== What you will do ==
Each line below from the "iPhone６・iPhone６plus・iPhone６s" line through the "я очень сильно люблю масленицу" line, those two included, must be restated word for word; the pictures must not be.

[Extracted page text data]

****************

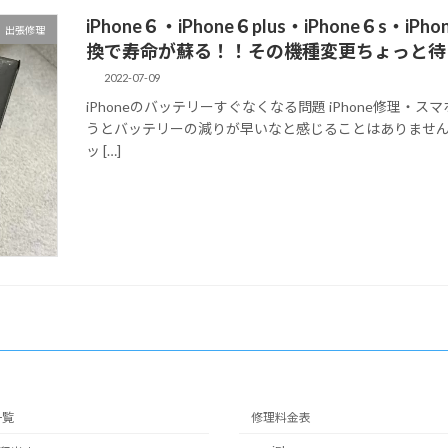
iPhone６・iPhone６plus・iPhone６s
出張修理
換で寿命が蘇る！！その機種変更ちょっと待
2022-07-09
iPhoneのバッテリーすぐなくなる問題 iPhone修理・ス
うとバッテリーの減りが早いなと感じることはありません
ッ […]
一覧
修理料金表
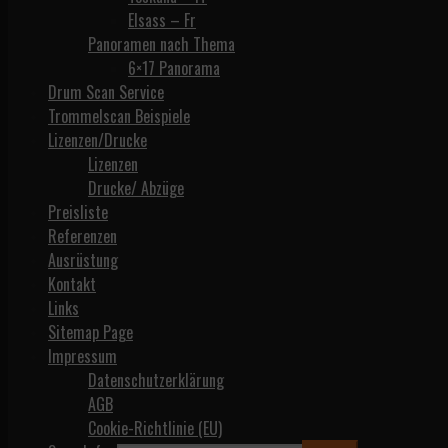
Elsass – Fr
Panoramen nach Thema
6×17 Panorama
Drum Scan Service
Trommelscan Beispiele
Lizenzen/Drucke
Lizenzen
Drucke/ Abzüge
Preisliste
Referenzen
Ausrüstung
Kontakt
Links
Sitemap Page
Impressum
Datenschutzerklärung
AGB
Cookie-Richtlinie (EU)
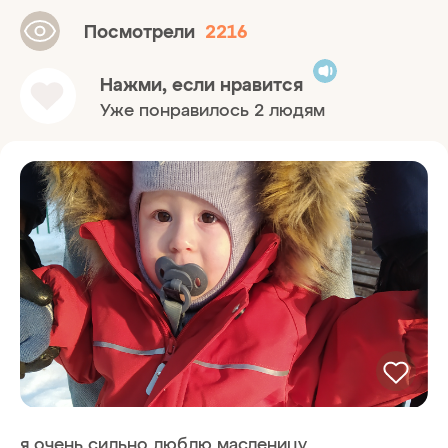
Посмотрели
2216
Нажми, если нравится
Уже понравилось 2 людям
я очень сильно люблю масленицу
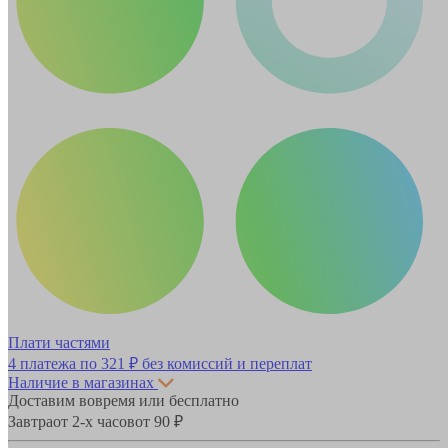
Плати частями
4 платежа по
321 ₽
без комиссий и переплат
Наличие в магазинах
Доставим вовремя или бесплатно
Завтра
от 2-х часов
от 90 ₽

****************

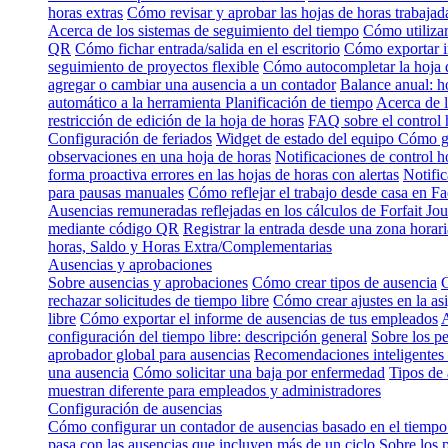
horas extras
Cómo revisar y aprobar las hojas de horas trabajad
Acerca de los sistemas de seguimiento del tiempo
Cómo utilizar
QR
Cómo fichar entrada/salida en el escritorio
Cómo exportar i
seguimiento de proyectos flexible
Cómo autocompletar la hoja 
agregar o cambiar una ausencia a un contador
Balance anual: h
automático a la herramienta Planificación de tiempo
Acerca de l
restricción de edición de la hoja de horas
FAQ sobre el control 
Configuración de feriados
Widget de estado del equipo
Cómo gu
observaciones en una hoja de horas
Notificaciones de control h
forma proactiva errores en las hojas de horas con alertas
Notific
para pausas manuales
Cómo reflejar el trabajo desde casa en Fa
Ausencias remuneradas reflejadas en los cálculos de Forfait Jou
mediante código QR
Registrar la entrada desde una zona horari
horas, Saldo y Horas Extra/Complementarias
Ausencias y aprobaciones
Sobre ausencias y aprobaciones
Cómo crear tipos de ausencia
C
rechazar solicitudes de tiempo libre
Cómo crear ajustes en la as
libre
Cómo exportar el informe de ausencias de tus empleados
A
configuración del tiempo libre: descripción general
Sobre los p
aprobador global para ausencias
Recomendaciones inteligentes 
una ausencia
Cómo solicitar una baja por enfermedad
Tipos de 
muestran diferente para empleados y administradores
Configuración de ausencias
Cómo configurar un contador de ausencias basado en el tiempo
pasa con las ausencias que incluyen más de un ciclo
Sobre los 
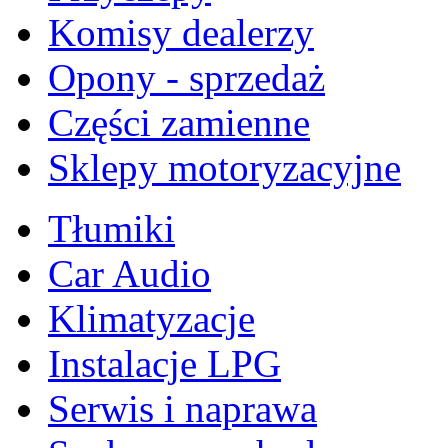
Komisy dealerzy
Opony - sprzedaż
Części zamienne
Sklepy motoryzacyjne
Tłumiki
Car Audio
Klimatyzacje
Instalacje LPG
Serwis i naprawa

****************

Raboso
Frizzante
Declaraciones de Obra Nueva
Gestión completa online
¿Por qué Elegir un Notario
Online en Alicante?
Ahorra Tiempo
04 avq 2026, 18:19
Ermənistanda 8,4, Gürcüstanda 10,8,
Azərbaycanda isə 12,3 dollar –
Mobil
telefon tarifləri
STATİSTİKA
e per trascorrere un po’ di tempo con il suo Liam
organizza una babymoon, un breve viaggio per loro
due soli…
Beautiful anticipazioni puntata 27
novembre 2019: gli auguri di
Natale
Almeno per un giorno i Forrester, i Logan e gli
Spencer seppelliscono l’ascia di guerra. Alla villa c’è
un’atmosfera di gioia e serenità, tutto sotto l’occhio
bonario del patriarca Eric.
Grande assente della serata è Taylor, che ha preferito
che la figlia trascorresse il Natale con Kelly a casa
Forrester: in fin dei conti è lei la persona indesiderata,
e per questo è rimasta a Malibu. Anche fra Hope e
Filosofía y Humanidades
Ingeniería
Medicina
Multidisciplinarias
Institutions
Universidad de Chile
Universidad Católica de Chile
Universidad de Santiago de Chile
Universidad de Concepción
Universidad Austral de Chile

****************

== Solution to the exercise ==
iPhone６・iPhone６plus・iPhone６s
出張修理
換で寿命が蘇る！！その機種変更ちょっと待
2022-07-09
iPhoneのバッテリーすぐなくなる問題 iPhone修理・ス
うとバッテリーの減りが早いなと感じることはありません
ッ […]
一覧
修理料金表
Elsass – Fr
Panoramen nach Thema
6×17 Panorama
Drum Scan Service
Trommelscan Beispiele
Lizenzen/Drucke
Lizenzen
Drucke/ Abzüge
Preisliste
Referenzen
Ausrüstung
Kontakt
Links
Sitemap Page
Impressum
Datenschutzerklärung
AGB
Cookie-Richtlinie (EU)
Посмотрели
2216
Нажми, если нравится
Уже понравилось 2 людям
я очень сильно люблю масленицу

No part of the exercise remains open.